Dear Steele, I’m just checking in with you. Your phone must be lost, because we don’t talk anymore. We’ve gone from regular hourly check-ins to complete isolation. Most people would think that sounds like a bit too much communication, but it didn’t seem intrusive to me. It wasn’t particularly purpose driven; it was more of a routine. Checking in with each other was like eating breakfast in the morning. I like to think of it as a form of intimacy: to be so concerned about someone else’s daily agenda, almost as if to see when you fit in, so you can look forward to those moments.
I would look forward to those moments, sometimes consciously, sometimes unconsciously, but how good it felt to arrive home, walk through the door and have you there to take my laptop bag from my shoulder and relieve me of my heavy load, and then be able to share the story of my day with you.
Some people say we derive meaning in our lives in communication with others. I suppose that’s why I feel so undone trying to adjust to this isolation. Men seem to have a particular talent in being communication averse. They often take offense to ‘too many’ questions, or any questions for that matter, about their day. They take on an aggressive or at least agitated posture as if they don’t have to answer to anyone. Many sons do that with their mothers too. I suppose some women give them reason to be skeptical, with jealous behaviour and scheming.
You were always okay with sharing your agenda about routine things, but you would sometimes put up a fuss about sharing your agenda if it involved going out with your ‘boys’ or doing something involving a female friend, or something like that. But I wasn’t trying to be nosey or jealous or anything; it was just a continuation of that communication that was characteristic of our intimacy.
I think for many women, certainly for me, when they ask questions about what you’re doing and try to engage you in a random discussion, they are not trying to get in your business, they are trying to get to know you, or to stay connected to you. The more of you I get to know, on those routine days and those not so routine days, is the more I am able to perceive what you like; what you don’t like; what you’re afraid of; what gives you joy; what makes you happy or sad; what your dreams and ambitions are; what you value in life, and all the things that comprise you.

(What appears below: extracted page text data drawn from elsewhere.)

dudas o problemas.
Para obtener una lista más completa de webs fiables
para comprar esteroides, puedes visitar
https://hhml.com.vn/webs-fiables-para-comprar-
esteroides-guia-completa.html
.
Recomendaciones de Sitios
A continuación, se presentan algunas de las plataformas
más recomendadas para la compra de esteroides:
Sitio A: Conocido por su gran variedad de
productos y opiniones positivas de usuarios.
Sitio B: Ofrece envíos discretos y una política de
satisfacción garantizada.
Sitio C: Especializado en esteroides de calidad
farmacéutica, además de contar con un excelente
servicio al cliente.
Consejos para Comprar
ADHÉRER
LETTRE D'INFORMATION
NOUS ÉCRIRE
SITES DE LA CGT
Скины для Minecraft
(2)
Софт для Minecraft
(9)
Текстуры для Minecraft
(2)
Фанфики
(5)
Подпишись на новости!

I usually thought about intimacy in terms of sexual relationships, but now I mostly think about how it applies to the little things that exist in human interaction; it’s about sharing one’s life experience or daily agenda with other people. That’s why I think women are always trying to get men to be more ‘open’ with them, because when you share your ‘agenda’ with me that makes me feel like I am valuable to you and worthy of sharing in that experience: it’s an expression of love. You know I do everything to the n’th degree, so perhaps you experienced a bit of over kill, but I think most of the time we shared mutually in this experience.

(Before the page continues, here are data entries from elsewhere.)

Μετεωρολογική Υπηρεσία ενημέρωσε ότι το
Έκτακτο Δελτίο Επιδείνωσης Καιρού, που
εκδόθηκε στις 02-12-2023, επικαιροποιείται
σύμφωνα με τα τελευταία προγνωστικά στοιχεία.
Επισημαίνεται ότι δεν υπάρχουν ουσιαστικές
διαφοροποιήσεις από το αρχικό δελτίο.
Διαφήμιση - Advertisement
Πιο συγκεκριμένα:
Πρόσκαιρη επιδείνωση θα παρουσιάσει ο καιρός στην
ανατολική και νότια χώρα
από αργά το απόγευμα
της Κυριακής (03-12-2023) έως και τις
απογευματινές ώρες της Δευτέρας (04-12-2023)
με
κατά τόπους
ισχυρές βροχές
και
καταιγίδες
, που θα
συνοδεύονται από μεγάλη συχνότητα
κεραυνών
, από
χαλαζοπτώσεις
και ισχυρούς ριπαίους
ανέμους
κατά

When you have friends, male and female, who know you intimately in this sense, they have a different understanding of you than other friends. Most people get to know you when you are putting on a show in performance of specific roles. They don’t get to see you when you take your costume off, undress and are standing naked. We got to see each other quite a bit when we were naked, and we loved every bit of it: all of the scars and freckles; the ingrown hairs that you were obsessed about; all of the beauty spots, the tender spots, the tough spots, the rough spots, the dry spots, the wet spots, the hot spots, the cold spots, the forbidden spots, the favourite spots.
I know you must be busy enjoying your new adventure, but I’m trying to restore my trust in life, to feel less vulnerable in this new exposure, so please forgive me if I keep checking in.